また、実施例3-1の二本仕立接木苗は、第二及び第三花房の着果節位が約3で一定となり、安定的な着果を示したのに対し、比較例3-2の二本仕立接木苗は、第三花房の着果節位が約3.3〜4.6となり、不安定な着果を示した。
<栽培試験4:トマト接木苗の収穫量の比較>
栽培試験3で作成した実施例3-1、並びに比較例3-1及び3-2の接木苗の栽培を継続して、2012年6月19日から2012年7月4日までの間に収穫された青果物を比較した。

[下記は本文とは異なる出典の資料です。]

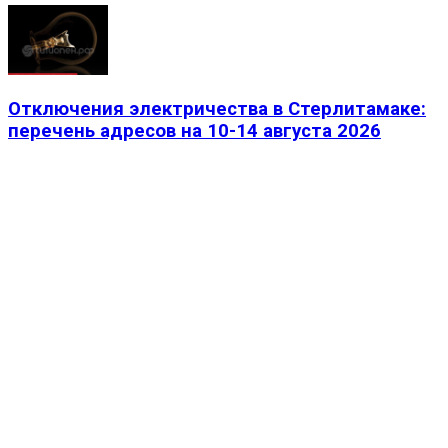
Отключения электричества в Стерлитамаке:
перечень адресов на 10-14 августа 2026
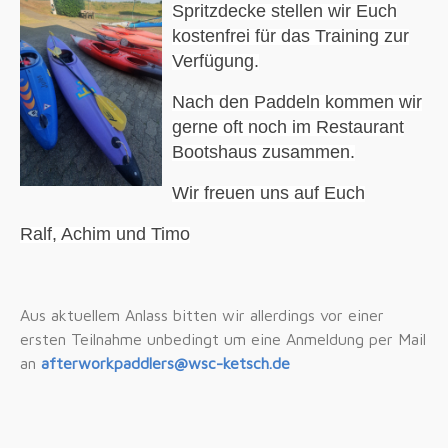
Spritzdecke stellen wir Euch
kostenfrei für das Training zur
Verfügung.
Nach den Paddeln kommen wir
gerne oft noch im Restaurant
Bootshaus zusammen.
Wir freuen uns auf Euch
Ralf, Achim und Timo
Aus aktuellem Anlass bitten wir allerdings vor einer
ersten Teilnahme unbedingt um eine Anmeldung per Mail
an
afterworkpaddlers@wsc-ketsch.de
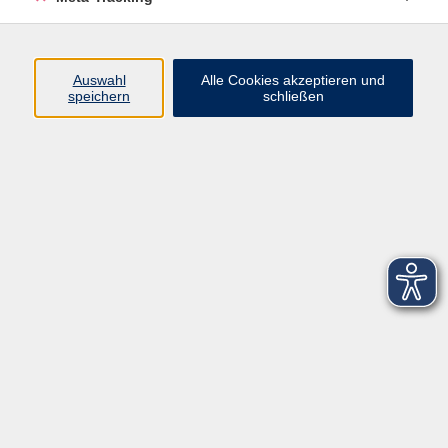
Startseite
Über uns
Auswahl
Alle Cookies akzeptieren und
speichern
schließen
FAQ
Kontakt
Impressum
AGB
Datenschutzerklärung
Barrierefreiheitserklärung
Widerruf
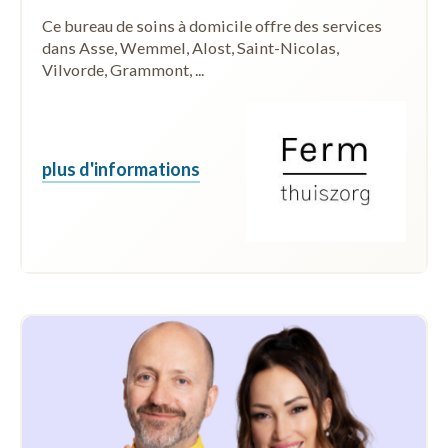
Ce bureau de soins à domicile offre des services
dans Asse, Wemmel, Alost, Saint-Nicolas,
Vilvorde, Grammont, ...
plus d'informations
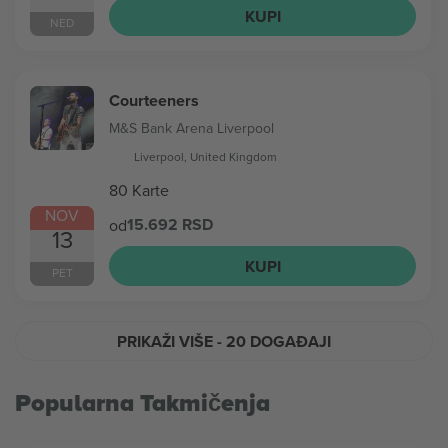
KUPI
NED
Courteeners
M&S Bank Arena Liverpool
Liverpool, United Kingdom
80 Karte
NOV
15.692 RSD
od
13
KUPI
PET
PRIKAŽI VIŠE
- 20 DOGAĐAJI
Popularna Takmičenja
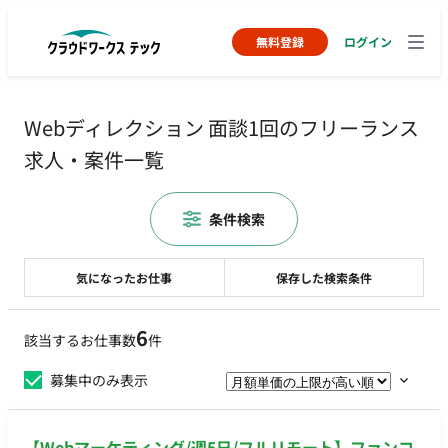
無料登録
ログイン
Webディレクション 面談1回のフリーランス
求人・案件一覧
条件検索
気になったお仕事
保存した検索条件
6
該当するお仕事数
件
募集中のみ表示
【Webマーケティング/週5日/フルリモート】ファンコ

結果を表6に示す。
Figure 0006043117
表6に示すように、実施例3-1の二本仕立接木苗は、比較例3-2の二本仕立接木苗と比較して初期収穫量が高くなった。

Claims (3)

  1. 二枚の子葉の付け根部のそれぞれに少なくとも一本の側枝を有する穂木と、台木とを接木した、トマトの多本仕立接木苗を作成する方法であって、
    二枚の子葉が展開した本葉1葉期以降且つ2葉期未満の幼苗において、子葉の付け根部と第一本葉との間で主茎部を摘心する摘心工程;
    前記摘心工程で得られた幼苗を育苗して、二枚の子葉の付け根部のそれぞれから、0.1〜40 mmの長さを有する少なくとも一本の側枝を生長させる側枝生長工程;
    前記側枝生長工程で得られた側枝を有する幼苗を穂木として、台木に接木する接木工程;
    を含む前記方法。
  2. 二枚の子葉の付け根部のそれぞれに少なくとも一本の側枝を有する穂木と、台木とを接木した、トマトの多本仕立接木苗を作成する方法であって、
    二枚の子葉が展開した本葉1葉期以降且つ2葉期未満の幼苗において、子葉の付け根部と第一本葉との間で主茎部を摘心する摘心工程;
    前記摘心工程で得られた幼苗を3〜10日間育苗して、二枚の子葉の付け根部のそれぞれから少なくとも一本の側枝を生長させる側枝生長工程;
    前記側枝生長工程で得られた側枝を有する幼苗を穂木として、台木に接木する接木工程;
    を含む前記方法。
  3. 側枝生長工程において、摘心工程で得られた幼苗を3〜10日間育苗する、請求項1記載の方法。